MASIH INGAT SKAKMAT Presiden Joko Widodo kepada wartawan senior tvOne, Karni Ilyas, beberapa waktu lalu? Dalam rangka Hut ke-77 Republik Indonesia, 17 Agustus 2022, Karni Ilyas melakukan wawancara khusus dengan presiden. Dalam wawancara itu Karni Ilyas meminta tanggapan Presiden Joko Widodo soal “kebebasan berbicara”, yang menurut survei dirasakan “masih kurang”.
Di luar dugaan, Presiden Joko Widodo justru memberikan jawaban, yang dalam permainan catur, disebut “Skak-Ster” sekaligus, alias mematikan langkah sang lawan bermain atau bertanding. Kepada Karni Ilyas, presiden mengatakan antara lain sebagai berikut:
“Kebebasan apa yang masih kurang? Orang memaki-maki presiden, orang menghina persiden, orang mengejek presiden, orang mencemooh presiden juga setiap hari kita dengar. Orang mendungu-dungukan presiden juga setiap hari kita dengar kita lihat. Biasa saja, mau seperti apa lagi yang kita inginkan?” Menyinggung soal demokrasi presiden mengatakan, “Demokrasi yang sangat liberal sekali menurut saya, meskipun kita ini orang Timur yang penuh dengan kesantunan yang penuh dengan etika dan tata krama yang baik, sekarang kita sangat liberal sekali.” (suara jogja.id, 23/8/’2022).
Ekskursus Filosofis Singkat
Sebagaimana biasa, saya ingin mengajak orang untuk bernalar sulit, maka sebelum memberikan komentar singkat tentang skamat presiden, saya ingin bertanya, tahukah Anda apa itu kebebasan?, sebuah kata yang selalu ”dimuliakan” orang. Menurut filsuf Rusia, Nokolai Berdyaeve (1874-1948), kebebasan adalah misteri, karena kebebasan berada dan lahir dari “ketiadaan” (nothingness). Kebebasan tidak berada dalam “ada” (being). Kalau kebebasan berada dan lahir dari ada, maka itu berarti ketidakbebasan karena dibatasi oleh “ada”. Jadi, kebebasan adalah ketiadaan (freedom is nothingness).

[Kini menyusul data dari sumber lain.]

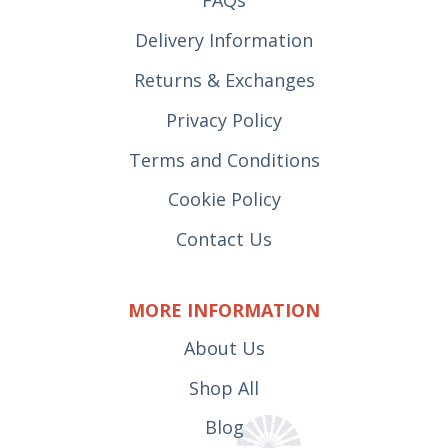
FAQs
Delivery Information
Returns & Exchanges
Privacy Policy
Terms and Conditions
Cookie Policy
Contact Us
MORE INFORMATION
About Us
Shop All
Blog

Pendapat Nikolai Berdyaeve itu menimbulkan kesulitan, kalau demikian bagaimana mungkin manusia dapat mengatakan tentang kebebasan dan melaksanakan kebebasan? Kesulitan itu dijawab oleh filsuf Prancis, Jean-Paul Sartre (1905-1980), dengan melontarkan pertanyaan, “dari mana datangnya ketiadaan?”, sebuah pertanyaan filosofis, yang memusingkan kepala para filsuf.
Menurut Sartre, kebebasan muncul bersama dengan manusia. Manusialah yang membawa kebebasan. Karena manusia adalah makhluk intensional, yaitu berkesadaran diri yang mengarah kepada “ada” sekaligus juga mampu mengatakan “tidak” kepada “ada”. Dengan kata lain, manusialah satu-satunya makhluk yang dapat “meniadakan” (to nihilate) “ada”, yaitu meniadakan apa dan siapa saja yang membatasi dirinya. Menurut Sartre, kesadaran diri atau intensionalitas untuk “menidak” atau “meniadakan” itulah yang disebut kebebasan.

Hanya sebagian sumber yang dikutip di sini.